How Accessible is Your Content?

Even if you’ve never designed a website yourself it’s possible that you’ve heard of the “3-click rule” which states that all of your content should be accessible to a visitor in just three clicks. If a user cannot find what they’re looking for in three clicks or less, the rule says, you will lose them.

The web design community has a strange relationship with this “rule.” While it’s widely believed to be false, it still persists in conversations about UI and UX (User Interface and User Experience).

What’s with the air-quotes? Is it a rule or not?

On the surface, the 3-click rule is just plain wrong: the amount of clicking alone has very little to do with the users experience. What does make a difference is the so-called success of those clicks.

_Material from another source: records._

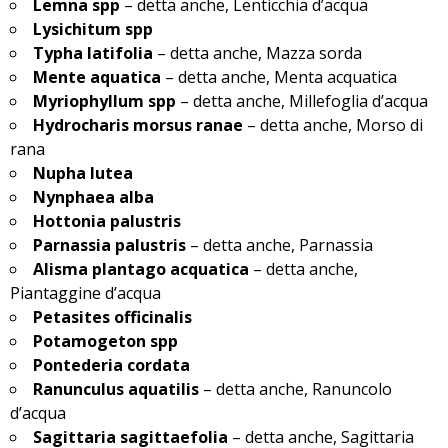
Lemna spp
– detta anche, Lenticchia d’acqua
Lysichitum spp
Typha latifolia
– detta anche, Mazza sorda
Mente aquatica
– detta anche, Menta acquatica
Myriophyllum spp
– detta anche, Millefoglia d’acqua
Hydrocharis morsus ranae
– detta anche, Morso di
rana
Nupha lutea
Nynphaea alba
Hottonia palustris
Parnassia palustris
– detta anche, Parnassia
Alisma plantago acquatica
– detta anche,
Piantaggine d’acqua
Petasites officinalis
Potamogeton spp
Pontederia cordata
Ranunculus aquatilis
– detta anche, Ranuncolo
d’acqua
Sagittaria sagittaefolia
– detta anche, Sagittaria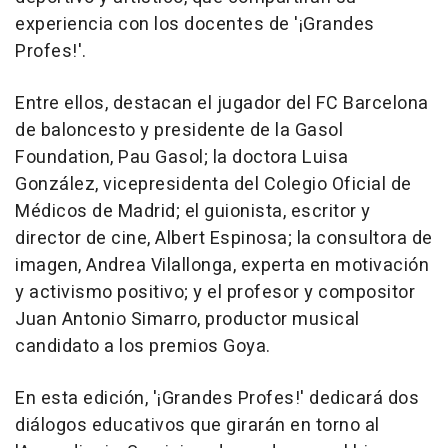
experiencia con los docentes de '¡Grandes
Profes!'.
Entre ellos, destacan el jugador del FC Barcelona
de baloncesto y presidente de la Gasol
Foundation, Pau Gasol; la doctora Luisa
González, vicepresidenta del Colegio Oficial de
Médicos de Madrid; el guionista, escritor y
director de cine, Albert Espinosa; la consultora de
imagen, Andrea Vilallonga, experta en motivación
y activismo positivo; y el profesor y compositor
Juan Antonio Simarro, productor musical
candidato a los premios Goya.
En esta edición, '¡Grandes Profes!' dedicará dos
diálogos educativos que girarán en torno al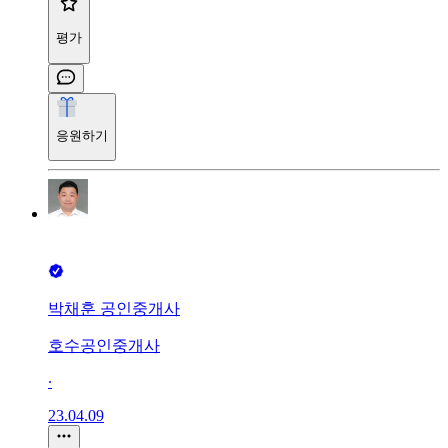
평가
응원하기
박채훈 공인중개사
호수공인중개사
∙
23.04.09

There’s no reason that some content can’t be buried on your site as long as there is a clear and followable information scent for your visitors. Let’s say I visit your site and it takes me 10 clicks to find your information. If each of these clicks was on a clearly labeled button or link that seemed to be leading me in the right direction, I’m probably not going to mind it all that much.

Now if your site is poorly designed and organized and your links/menus are unclear, half of those 10 clicks could be on the back button. The content itself could be accessible with one click, but if I’m unable to find the trail and get to it, that won’t matter. That’s when you risk losing your visitors.

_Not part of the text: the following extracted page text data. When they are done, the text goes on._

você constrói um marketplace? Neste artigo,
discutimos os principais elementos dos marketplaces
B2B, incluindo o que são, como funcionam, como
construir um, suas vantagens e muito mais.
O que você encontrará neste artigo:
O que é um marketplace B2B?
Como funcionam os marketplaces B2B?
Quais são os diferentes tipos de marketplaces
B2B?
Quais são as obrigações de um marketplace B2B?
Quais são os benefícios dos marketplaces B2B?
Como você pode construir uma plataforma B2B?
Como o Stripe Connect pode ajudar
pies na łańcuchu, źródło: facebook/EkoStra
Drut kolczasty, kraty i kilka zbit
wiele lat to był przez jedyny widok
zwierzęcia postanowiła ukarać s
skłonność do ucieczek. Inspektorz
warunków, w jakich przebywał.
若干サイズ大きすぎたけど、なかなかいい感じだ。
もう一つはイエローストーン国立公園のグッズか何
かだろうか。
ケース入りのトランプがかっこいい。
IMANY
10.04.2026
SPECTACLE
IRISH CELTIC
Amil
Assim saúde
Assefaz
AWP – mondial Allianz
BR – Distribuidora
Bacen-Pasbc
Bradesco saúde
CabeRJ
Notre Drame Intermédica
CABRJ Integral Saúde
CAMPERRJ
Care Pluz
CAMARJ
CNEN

If it’s wrong, why is it still around?

The 3-click rule is still around because when it comes down to it, it can help in creating a good website.

While making all of your content accessible in just three clicks isn’t some scientifically proven necessity, it’s not a bad starting point to shoot for. Considering the rule makes you take a look at your site as a whole: how your content is organized, how it will be accessed, etc.

Multiple levels of navigation and information aren’t a horrible thing as long as the paths to those levels are given proper consideration and are clearly marked.

There are similarities to a large menu at a restaurant. I don’t tend to like large menus because I get distracted and can never make up my mind but personal preference aside, there’s still a wrong way and a right way to approach it.

If the menu items are listed in no particular order and I’m forced to give each and every one equal attention before I’m able to make an informed decision on what I want to eat, I’m likely to feel overwhelmed and unhappy with the whole experience. If the items are categorized well (starters, sandwiches, soups, etc.) then I have a good idea of where I need to begin.

If I sit down at a restaurant and am interested in sharing an appetizer with my friends, I’m going to be looking for the certain cues to lead me to those items. Once there, I expect to be met with options that are actually appetizers. (Filet Mignon with a side of mashed potatoes? That’s an entree. You’d undoubtedly do a double take if you saw it listed as an appetizer.)

Your site should work relatively the same. The amount of clicks needed to access something doesn’t matter as much as the clarity with which it’s organized and the ease with which someone can get on (and stay on) the right path to finding it.